Nothing but an exact reproduction of the records, pictures excluded, should be returned.
_ _ _ _
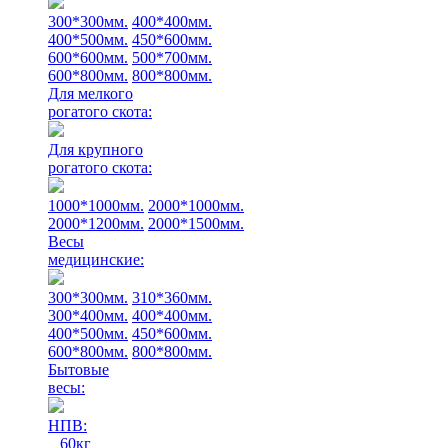
300*300мм.
400*400мм.
400*500мм.
450*600мм.
600*600мм.
500*700мм.
600*800мм.
800*800мм.
Для мелкого
рогатого скота:
Для крупного
рогатого скота:
1000*1000мм.
2000*1000мм.
2000*1200мм.
2000*1500мм.
Весы
медицинские:
300*300мм.
310*360мм.
300*400мм.
400*400мм.
400*500мм.
450*600мм.
600*800мм.
800*800мм.
Бытовые
весы:
НПВ:
60кг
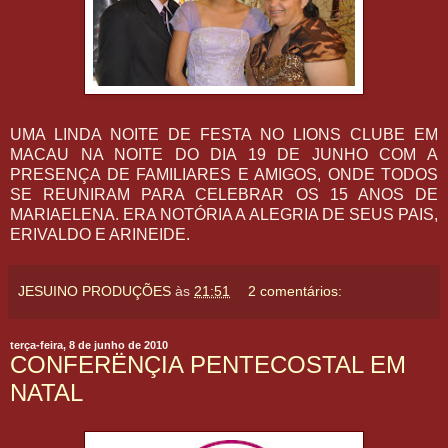
UMA LINDA NOITE DE FESTA NO LIONS CLUBE EM
MACAU NA NOITE DO DIA 19 DE JUNHO COM A
PRESENÇA DE FAMILIARES E AMIGOS, ONDE TODOS
SE REUNIRAM PARA CELEBRAR OS 15 ANOS DE
MARIAELENA. ERA NOTÓRIA A ALEGRIA DE SEUS PAIS,
ERIVALDO E ARINEIDE.
JESUINO PRODUÇÕES
às
21:51
2 comentários:
terça-feira, 8 de junho de 2010
CONFERËNÇIA PENTECOSTAL EM
NATAL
_ _ _ _
▶ REPLY TO THE EXERCISE:
300*300мм.
400*400мм.
400*500мм.
450*600мм.
600*600мм.
500*700мм.
600*800мм.
800*800мм.
Для мелкого
рогатого скота:
Для крупного
рогатого скота:
1000*1000мм.
2000*1000мм.
2000*1200мм.
2000*1500мм.
Весы
медицинские:
300*300мм.
310*360мм.
300*400мм.
400*400мм.
400*500мм.
450*600мм.
600*800мм.
800*800мм.
Бытовые
весы:
НПВ:
60кг
UMA LINDA NOITE DE FESTA NO LIONS CLUBE EM
MACAU NA NOITE DO DIA 19 DE JUNHO COM A
PRESENÇA DE FAMILIARES E AMIGOS, ONDE TODOS
SE REUNIRAM PARA CELEBRAR OS 15 ANOS DE
MARIAELENA. ERA NOTÓRIA A ALEGRIA DE SEUS PAIS,
ERIVALDO E ARINEIDE.
JESUINO PRODUÇÕES
às
21:51
2 comentários:
terça-feira, 8 de junho de 2010
CONFERËNÇIA PENTECOSTAL EM
NATAL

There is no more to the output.